Wednesday, 23 February 2011

mój szkicownik i nowa bajka/ my sketch book and new story

mój szkicownik powoli zapełnia się ilustracjami. ilustracjami do książki, która od dawna dojrzewała w mej głowie a teraz powoli strona po stronie staje się coraz bardziej realna.

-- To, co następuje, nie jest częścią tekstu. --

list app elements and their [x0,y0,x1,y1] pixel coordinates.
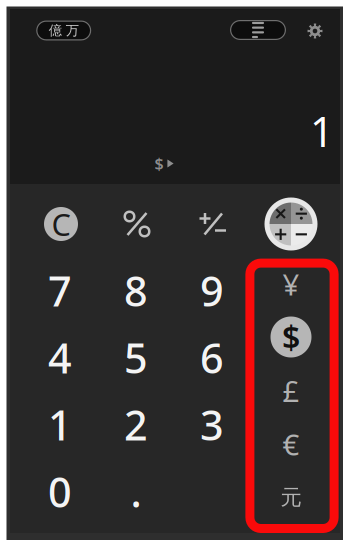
button[interactable]: 4 [22,324,98,391]
button[interactable]: € [246,418,336,470]
staticText: 8 [124,263,148,318]
button[interactable]: 3 [174,391,250,458]
button[interactable]: 8 [98,257,174,324]
button[interactable]: C [26,190,96,258]
button[interactable]: 5 [98,324,174,391]
button[interactable]: Sign [178,190,248,258]
staticText: 6 [200,330,224,385]
staticText: $ [282,316,300,358]
staticText: $ [154,153,163,174]
staticText: 2 [124,397,148,452]
staticText: ¥ [282,264,300,304]
staticText: 4 [48,330,72,385]
staticText: C [52,204,70,244]
button[interactable]: 2 [98,391,174,458]
button[interactable]: $ [246,310,336,364]
button[interactable]: ¥ [246,258,336,310]
staticText: 0 [48,464,72,519]
staticText: 元 [280,484,302,511]
staticText: € [282,424,300,464]
button[interactable]: 0 [22,458,98,525]
staticText: 5 [124,330,148,385]
button[interactable]: 元 [246,471,336,524]
staticText: £ [282,371,300,410]
staticText: . [130,464,142,519]
button[interactable]: Percent [102,190,172,258]
button[interactable]: 1 [22,391,98,458]
staticText: 億 万 [49,22,79,39]
button[interactable]: 7 [22,257,98,324]
button[interactable]: Operators [256,190,326,258]
button[interactable]: Tape [230,20,286,40]
staticText: 1 [48,397,72,452]
button[interactable]: 6 [174,324,250,391]
button[interactable]: 億 万 [36,20,91,40]
button[interactable]: . [98,458,174,525]
staticText: 1 [310,104,334,158]
staticText: 9 [200,263,224,318]
button[interactable]: Settings [302,18,328,44]
staticText: 7 [48,263,72,318]
staticText: 3 [200,397,224,452]
button[interactable]: £ [246,364,336,417]
button[interactable]: 9 [174,257,250,324]
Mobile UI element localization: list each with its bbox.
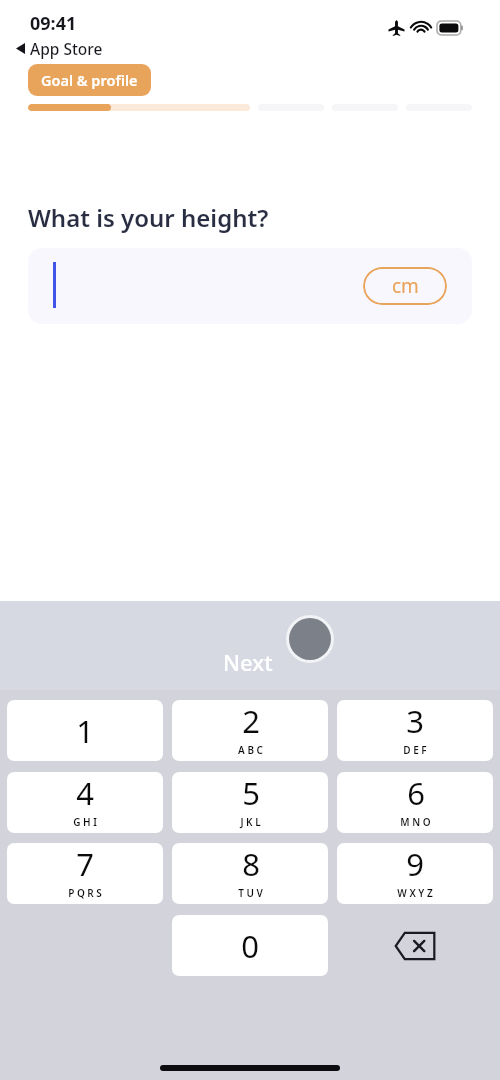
- button[interactable]: 9: [337, 843, 493, 904]
- button[interactable]: cm: [363, 267, 447, 305]
- staticText: 09:41: [30, 11, 77, 36]
- staticText: 0: [241, 925, 259, 967]
- staticText: 6: [407, 772, 425, 814]
- button[interactable]: 2: [172, 700, 328, 761]
- staticText: W X Y Z: [397, 886, 433, 900]
- staticText: 5: [242, 772, 260, 814]
- staticText: Goal & profile: [41, 70, 138, 90]
- staticText: A B C: [238, 743, 263, 757]
- staticText: 3: [406, 700, 424, 742]
- staticText: 9: [406, 843, 424, 885]
- staticText: cm: [392, 273, 419, 299]
- staticText: App Store: [30, 38, 103, 59]
- staticText: 1: [76, 710, 94, 752]
- button[interactable]: 7: [7, 843, 163, 904]
- button[interactable]: 6: [337, 772, 493, 833]
- button[interactable]: 8: [172, 843, 328, 904]
- staticText: 8: [242, 843, 260, 885]
- button[interactable]: Goal & profile: [28, 64, 151, 96]
- staticText: 2: [242, 700, 260, 742]
- staticText: 4: [76, 772, 94, 814]
- staticText: P Q R S: [68, 886, 102, 900]
- staticText: G H I: [73, 815, 97, 829]
- button[interactable]: 0: [172, 915, 328, 976]
- staticText: J K L: [240, 815, 261, 829]
- button[interactable]: 5: [172, 772, 328, 833]
- staticText: T U V: [238, 886, 263, 900]
- staticText: What is your height?: [28, 201, 269, 234]
- button[interactable]: Next: [215, 643, 281, 681]
- staticText: 7: [76, 843, 94, 885]
- button[interactable]: App Store: [14, 36, 105, 61]
- staticText: D E F: [403, 743, 427, 757]
- button[interactable]: 4: [7, 772, 163, 833]
- button[interactable]: 1: [7, 700, 163, 761]
- button[interactable]: 3: [337, 700, 493, 761]
- button[interactable]: cm: [28, 248, 472, 324]
- staticText: M N O: [400, 815, 431, 829]
- staticText: Next: [223, 647, 273, 677]
- button[interactable]: Delete: [337, 915, 493, 976]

Tytuł roboczy: CZERWONE KALOSZE, czyli rymowanki i bajeczki nie tylko dla mojej trójeczki.

ostrzę ołówki i kredki, parzę kubek mlecznej i kawy i zabieram się do pracy.


ten obrazek do bajki O zniknięciu maltańczyka i kryjówce na dębie...

a ten z kolei do opowieści O trzmielu i bracie nie-przyjacielu...

a ten do najnowszej bajki O portrecie na lustrze...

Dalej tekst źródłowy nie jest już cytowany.